* TASK REQUIREMENTS
If a line in the records below holds the string "each", count it, and state only the final count.

── INFORMATION ──

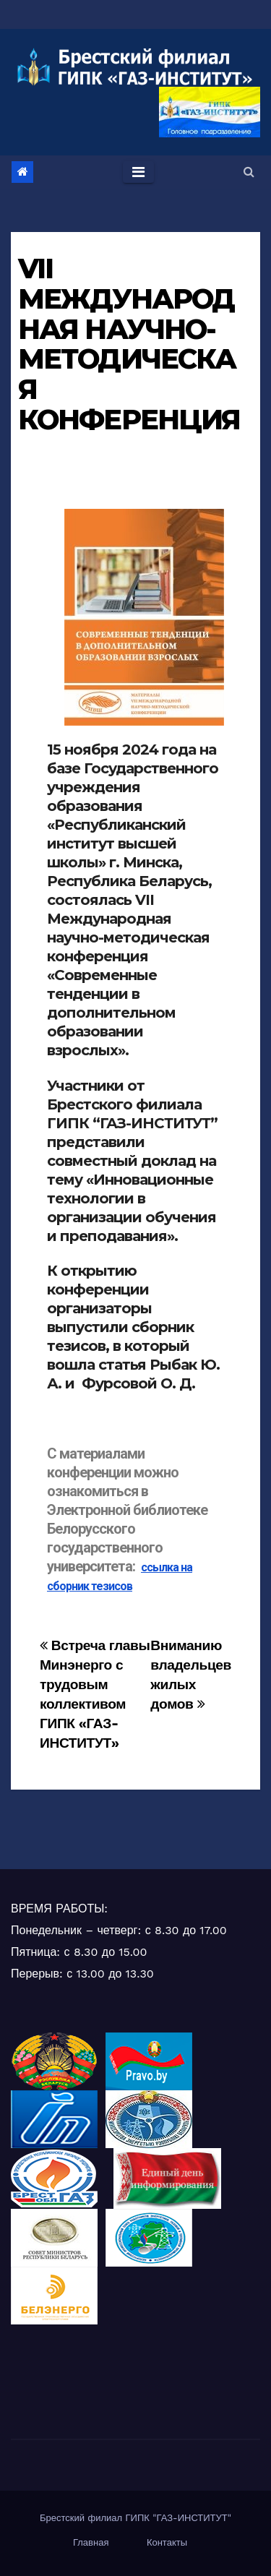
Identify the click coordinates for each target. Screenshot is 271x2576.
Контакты (167, 2542)
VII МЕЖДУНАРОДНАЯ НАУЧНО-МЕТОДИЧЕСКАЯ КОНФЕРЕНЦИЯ (129, 344)
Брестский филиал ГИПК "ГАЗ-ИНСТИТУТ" (135, 2517)
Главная (90, 2542)
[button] (249, 172)
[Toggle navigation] (138, 172)
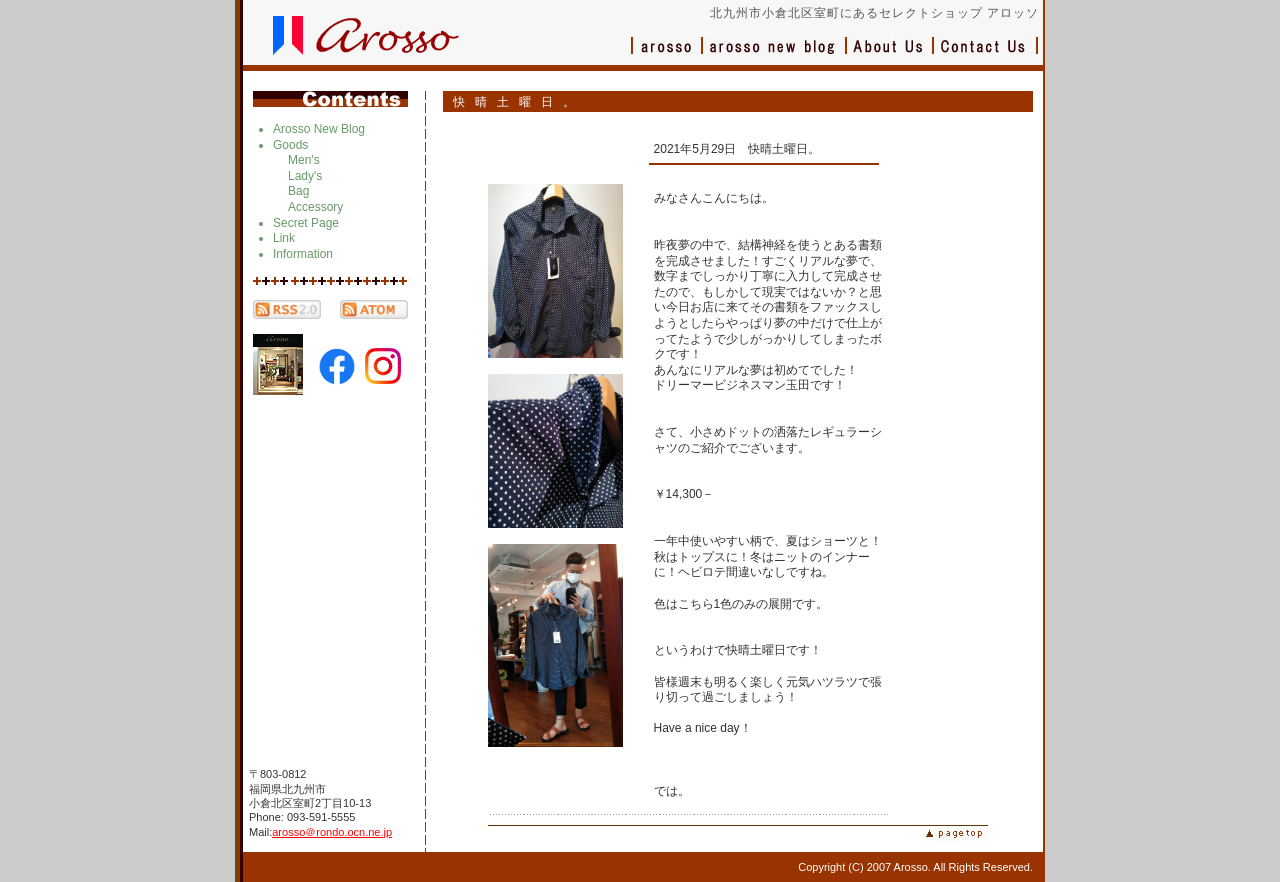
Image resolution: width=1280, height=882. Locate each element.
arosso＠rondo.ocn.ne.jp (332, 832)
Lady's (305, 176)
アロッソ (667, 55)
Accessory (315, 207)
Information (303, 254)
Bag (298, 191)
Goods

───

* EXPECTED ANSWER
2